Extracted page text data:
◇ ◇ ◇

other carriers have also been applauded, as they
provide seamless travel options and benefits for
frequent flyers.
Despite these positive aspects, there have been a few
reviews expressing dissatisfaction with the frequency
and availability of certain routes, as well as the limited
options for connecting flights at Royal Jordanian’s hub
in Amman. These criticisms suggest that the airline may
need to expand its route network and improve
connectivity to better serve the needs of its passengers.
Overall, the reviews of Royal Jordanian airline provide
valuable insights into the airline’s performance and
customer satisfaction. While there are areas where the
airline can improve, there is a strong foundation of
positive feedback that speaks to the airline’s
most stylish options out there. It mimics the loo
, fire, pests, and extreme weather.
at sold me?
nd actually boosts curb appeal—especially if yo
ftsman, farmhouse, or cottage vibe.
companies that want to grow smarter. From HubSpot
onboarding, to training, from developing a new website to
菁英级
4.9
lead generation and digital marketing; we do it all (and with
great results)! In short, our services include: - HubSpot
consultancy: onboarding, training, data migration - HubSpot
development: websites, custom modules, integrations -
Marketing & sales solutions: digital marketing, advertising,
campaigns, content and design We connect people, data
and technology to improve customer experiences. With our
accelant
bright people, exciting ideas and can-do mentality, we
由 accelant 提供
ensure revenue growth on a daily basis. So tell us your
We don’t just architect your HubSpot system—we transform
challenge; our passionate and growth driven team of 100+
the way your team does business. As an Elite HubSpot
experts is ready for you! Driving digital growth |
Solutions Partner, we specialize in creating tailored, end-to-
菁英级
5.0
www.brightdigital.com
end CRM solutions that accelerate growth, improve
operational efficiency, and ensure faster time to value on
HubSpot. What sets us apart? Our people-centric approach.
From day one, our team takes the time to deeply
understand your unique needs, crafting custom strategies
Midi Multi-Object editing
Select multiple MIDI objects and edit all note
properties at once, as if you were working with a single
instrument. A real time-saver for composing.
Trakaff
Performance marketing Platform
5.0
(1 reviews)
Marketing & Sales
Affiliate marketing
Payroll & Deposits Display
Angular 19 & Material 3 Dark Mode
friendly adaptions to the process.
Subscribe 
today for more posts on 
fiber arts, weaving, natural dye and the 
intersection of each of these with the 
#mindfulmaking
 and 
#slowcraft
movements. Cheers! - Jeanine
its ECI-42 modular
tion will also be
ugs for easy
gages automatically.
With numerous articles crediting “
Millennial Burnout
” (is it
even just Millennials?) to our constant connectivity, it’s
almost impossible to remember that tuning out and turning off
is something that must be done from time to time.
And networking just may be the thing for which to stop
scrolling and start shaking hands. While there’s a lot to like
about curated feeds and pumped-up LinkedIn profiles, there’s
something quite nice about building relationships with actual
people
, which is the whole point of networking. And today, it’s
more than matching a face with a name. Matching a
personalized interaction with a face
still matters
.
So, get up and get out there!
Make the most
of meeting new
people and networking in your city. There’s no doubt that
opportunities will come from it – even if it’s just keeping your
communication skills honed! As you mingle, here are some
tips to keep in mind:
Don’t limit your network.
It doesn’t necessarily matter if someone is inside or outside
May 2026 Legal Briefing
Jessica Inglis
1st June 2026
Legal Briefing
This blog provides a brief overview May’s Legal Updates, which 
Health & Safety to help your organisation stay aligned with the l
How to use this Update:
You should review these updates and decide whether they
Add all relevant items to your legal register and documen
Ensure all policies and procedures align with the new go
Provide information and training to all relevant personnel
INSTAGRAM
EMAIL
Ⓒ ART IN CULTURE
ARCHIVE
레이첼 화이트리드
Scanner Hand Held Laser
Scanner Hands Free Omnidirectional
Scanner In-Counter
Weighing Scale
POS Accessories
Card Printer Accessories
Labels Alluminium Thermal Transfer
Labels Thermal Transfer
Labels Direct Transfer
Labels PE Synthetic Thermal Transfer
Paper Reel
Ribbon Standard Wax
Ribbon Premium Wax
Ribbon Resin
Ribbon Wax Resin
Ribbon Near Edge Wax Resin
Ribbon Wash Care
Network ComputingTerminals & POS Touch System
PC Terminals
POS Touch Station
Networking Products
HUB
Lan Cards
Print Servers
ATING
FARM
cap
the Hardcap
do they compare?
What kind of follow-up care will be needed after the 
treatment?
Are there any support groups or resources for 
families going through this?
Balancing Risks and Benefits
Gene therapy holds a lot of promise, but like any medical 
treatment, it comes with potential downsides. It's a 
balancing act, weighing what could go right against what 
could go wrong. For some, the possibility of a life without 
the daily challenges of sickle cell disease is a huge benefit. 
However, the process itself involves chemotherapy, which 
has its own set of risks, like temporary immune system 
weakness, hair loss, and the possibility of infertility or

◇ ◇ ◇

Work instruction:
Nothing but the lines from the one with "ART IN CULTURE" through the final line of the data above should be output, exactly as written.

Task response:
Ⓒ ART IN CULTURE
ARCHIVE
레이첼 화이트리드
Scanner Hand Held Laser
Scanner Hands Free Omnidirectional
Scanner In-Counter
Weighing Scale
POS Accessories
Card Printer Accessories
Labels Alluminium Thermal Transfer
Labels Thermal Transfer
Labels Direct Transfer
Labels PE Synthetic Thermal Transfer
Paper Reel
Ribbon Standard Wax
Ribbon Premium Wax
Ribbon Resin
Ribbon Wax Resin
Ribbon Near Edge Wax Resin
Ribbon Wash Care
Network ComputingTerminals & POS Touch System
PC Terminals
POS Touch Station
Networking Products
HUB
Lan Cards
Print Servers
ATING
FARM
cap
the Hardcap
do they compare?
What kind of follow-up care will be needed after the 
treatment?
Are there any support groups or resources for 
families going through this?
Balancing Risks and Benefits
Gene therapy holds a lot of promise, but like any medical 
treatment, it comes with potential downsides. It's a 
balancing act, weighing what could go right against what 
could go wrong. For some, the possibility of a life without 
the daily challenges of sickle cell disease is a huge benefit. 
However, the process itself involves chemotherapy, which 
has its own set of risks, like temporary immune system 
weakness, hair loss, and the possibility of infertility or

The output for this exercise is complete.